El artículo del Post fue criticado en varios medios y blogs, pero esa reacción tuvo mucha menos repercusión en las redes sociales que la historia original, lo que no debe sorprendernos. A dos semanas de las elecciones de EEUU, recibió una amplia difusión en Twitter y Facebook, en primer lugar a través de las cuentas del periódico y de sus periodistas. Entre ellos, su director, Marty Baron, más conocido por su gran trabajo como responsable del Boston Globe en la historia que contó la película ‘Spotlight’.

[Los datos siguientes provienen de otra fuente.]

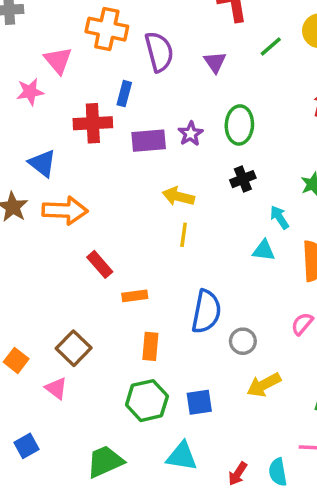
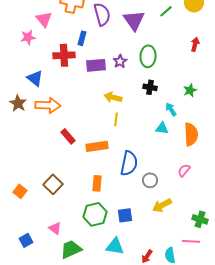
purple triangle: (215, 62) -> (134, 20), size x1.6
black cross: (243, 179) -> (150, 87), turned 32
orange rectangle: (135, 296) -> (97, 146), moved, size x1.5
pink triangle: (56, 388) -> (55, 228), moved

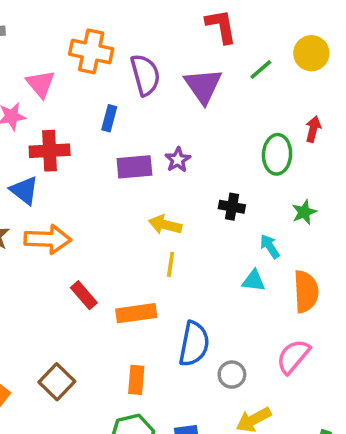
red cross: (64, 55) -> (50, 151), moved
green ellipse: (148, 56) -> (277, 154), moved
pink semicircle: (184, 170) -> (293, 357), size x1.5

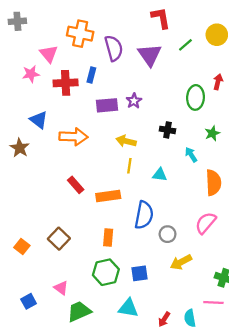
red cross: (50, 151) -> (66, 83), moved
orange arrow: (48, 239) -> (73, 137), moved
cyan triangle: (254, 281) -> (160, 175), moved

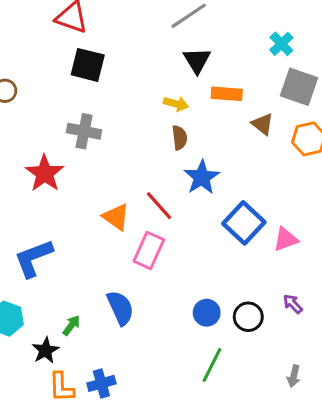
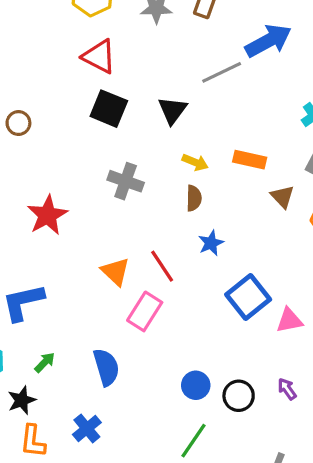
black triangle: (197, 60) -> (172, 110), moved
gray cross: (84, 131) -> (126, 181), moved
blue star: (202, 177) -> (211, 243), size x0.7
green arrow: (71, 325) -> (45, 362), moved
blue cross: (101, 383) -> (87, 428), moved, turned -32

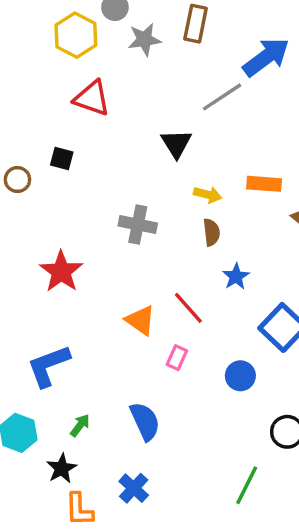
black square: (109, 109) -> (62, 159), moved, size x0.6
pink rectangle: (145, 311) -> (177, 358), size x0.6
blue circle: (196, 385) -> (240, 376), moved

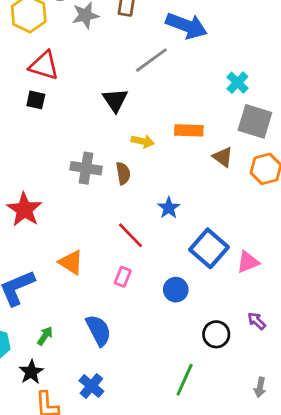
blue arrow: (266, 57) -> (186, 26), turned 60
black square: (62, 159) -> (36, 100), moved
brown semicircle: (211, 232) -> (123, 173), moved
orange triangle: (140, 320) -> (71, 262), moved

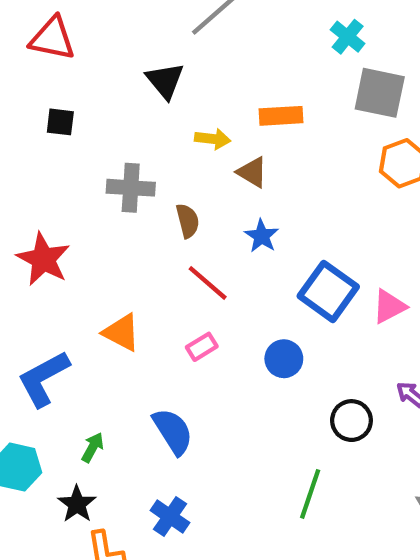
black square: (36, 100) -> (60, 122), moved
brown triangle: (223, 157) -> (252, 172), moved
brown semicircle: (123, 173) -> (188, 221), moved
pink rectangle: (123, 277) -> (202, 347), turned 42

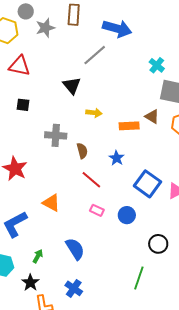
orange rectangle: (281, 116) -> (129, 126), moved
brown triangle: (252, 172) -> (152, 117), moved
pink rectangle: (202, 347) -> (97, 210), moved, turned 56

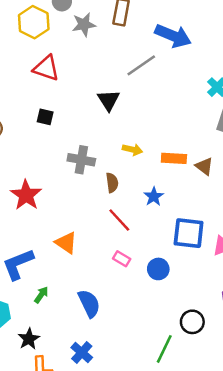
yellow arrow: (94, 113) -> (132, 150), moved
brown triangle: (152, 117) -> (204, 166), moved
blue square: (148, 184) -> (189, 233), turned -36
black circle: (158, 244) -> (192, 322), moved
green arrow: (38, 256) -> (41, 295), moved

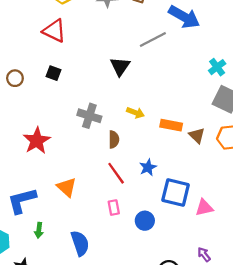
red triangle: (46, 68) -> (54, 31), moved
black square: (45, 117) -> (53, 73), moved
blue star: (154, 197) -> (148, 167), moved
pink rectangle: (122, 259) -> (114, 208), turned 40
green arrow: (41, 295) -> (39, 230), turned 144

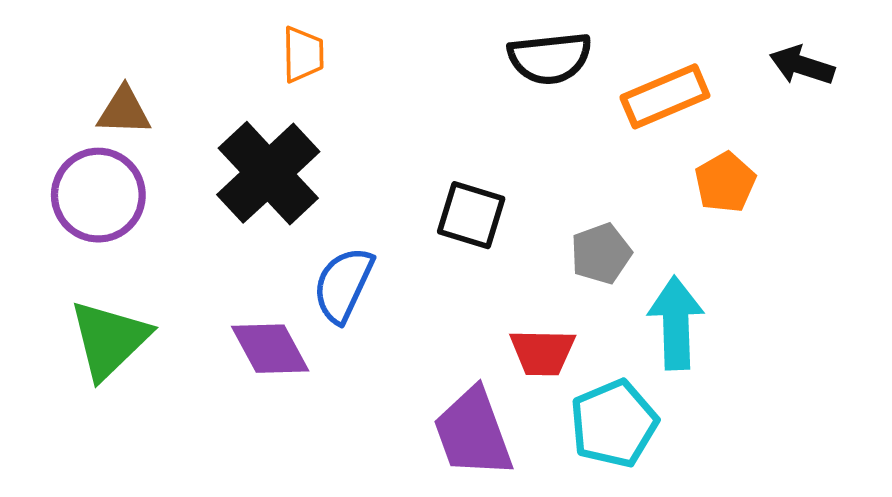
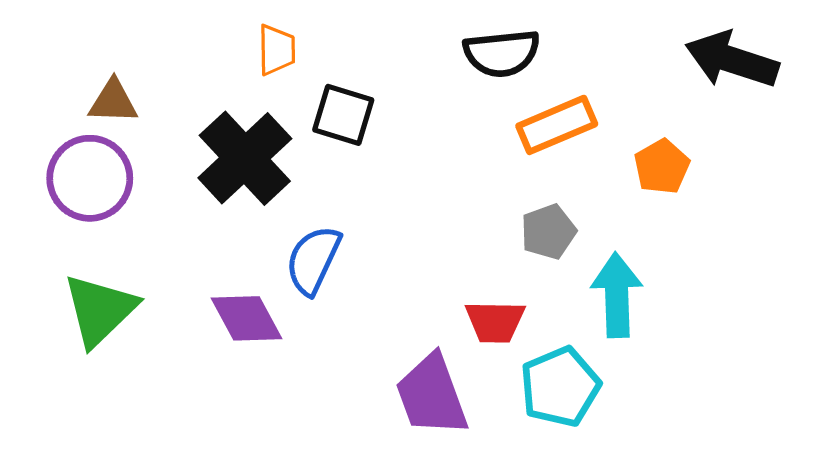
black arrow: (802, 65) -> (732, 60), size x1.6
orange rectangle: (665, 96) -> (557, 125), moved
black square: (471, 215) -> (343, 115), moved

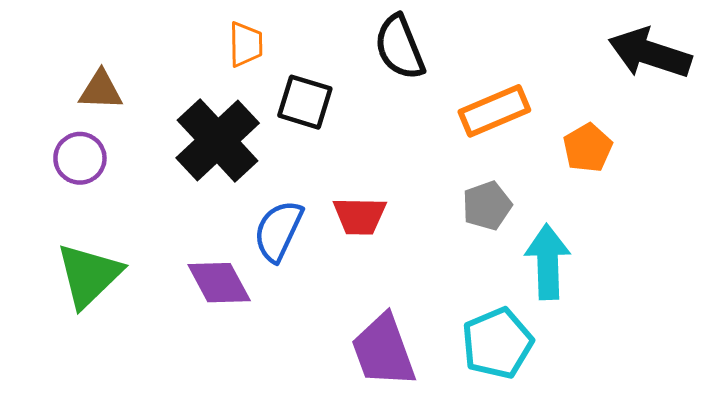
black semicircle: (502, 53) -> (400, 47), moved, turned 74
purple circle: (90, 178) -> (80, 158), size x0.7
red trapezoid: (495, 322) -> (360, 216), moved

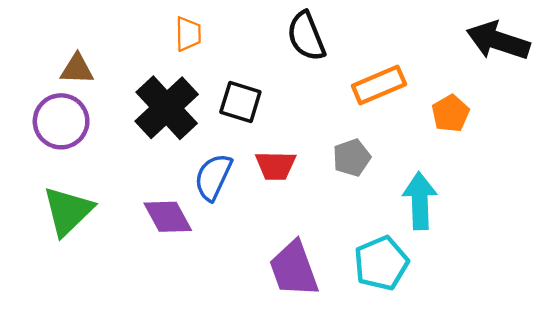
black square: (305, 102) -> (240, 102), moved
purple circle: (80, 158) -> (61, 121), size x1.4
gray pentagon: (487, 206) -> (352, 158), moved

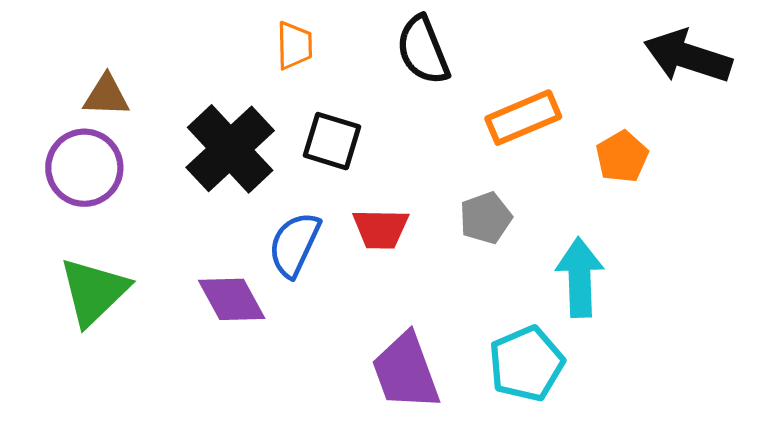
orange trapezoid: (188, 34) -> (294, 45), moved

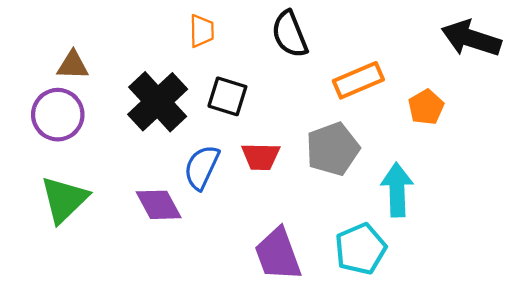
gray pentagon: (486, 218) -> (333, 149), size x1.5

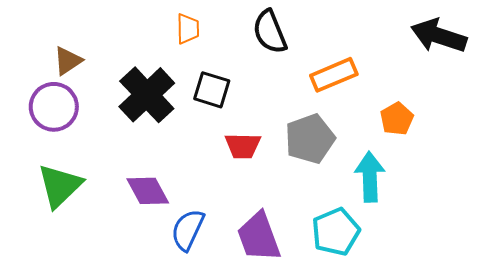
brown triangle: (73, 65) -> (68, 61), turned -36
orange pentagon: (426, 107) -> (397, 119), moved
blue semicircle: (202, 167) -> (188, 230), moved

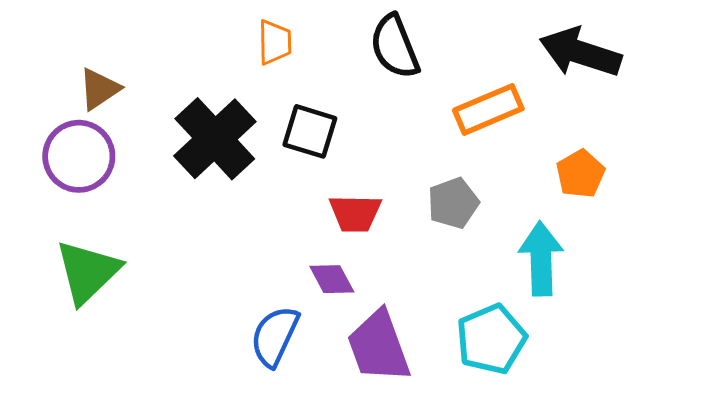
black arrow: (439, 36) -> (580, 52), moved
gray pentagon: (310, 139) -> (453, 203), size x0.7
purple diamond: (148, 191) -> (332, 279), moved, size x0.7

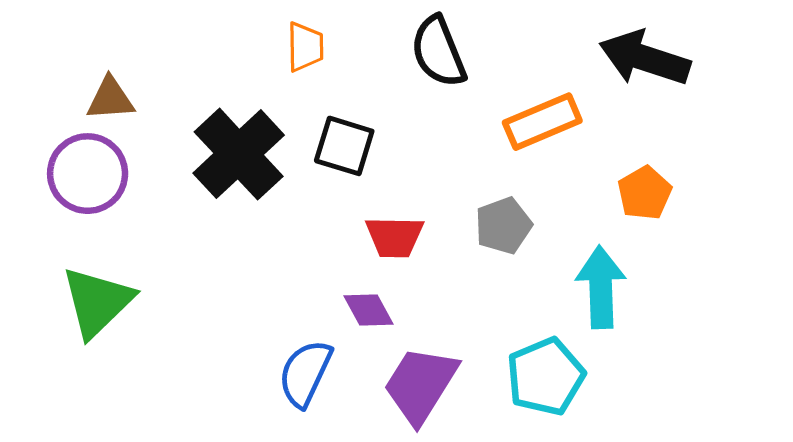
brown triangle: (99, 89) -> (110, 99), turned 30
purple trapezoid: (379, 346) -> (421, 385), turned 52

No nos engañemos. El Gobierno ruso tiene una serie de medios de comunicación a su servicio cuya función es desacreditar a los adversarios de Putin en Europa y EEUU. Otra institución que comparte un estilo similar es el Partido Republicano de EEUU, cuyos dirigentes han propagado en los últimos años historias falsas o manipuladas sobre, por ejemplo, el certificado de nacimiento de Obama, su ley de reforma de la sanidad o el ataque al consulado norteamericano de Bengasi con la intención de minar a sus rivales. Y en esta última campaña electoral y tras la victoria de Trump, hemos visto al Partido Demócrata intentar presentar la derrota de Clinton no como la suma de serie de una serie de factores políticos y económicos, además de por los errores de su candidata, sino como el resultado de una gran conspiración cuyo origen –al igual que en la época de McCarthy– está en Moscú. Y los medios más cercanos a esos dos partidos, además de hacer con otros temas un gran trabajo, han bebido de esa fuente conspirativa para producir historias insostenibles.

Hay poco material nuevo en el debate sobre la postverdad y las ‘fake news’. No hay que remontarse al incidente del Golfo de Tonkín o al hundimiento del Maine. Todos tenemos que recordar la campaña de desinformación con que se vendió en EEUU y Europa la imperiosa necesidad de invadir Irak en 2003. En cada país podemos encontrar ejemplos similares hasta cierto punto de algo que se repite con frecuencia y que hay definir de esta manera: nadie tiene más capacidad de difundir hechos falsos con intencionalidad política que los gobiernos. Y su herramienta principal suelen ser los medios de comunicación de toda la vida. Los ejemplos que he dado de The Economist y The Washington Post llaman la atención porque no son nada originales.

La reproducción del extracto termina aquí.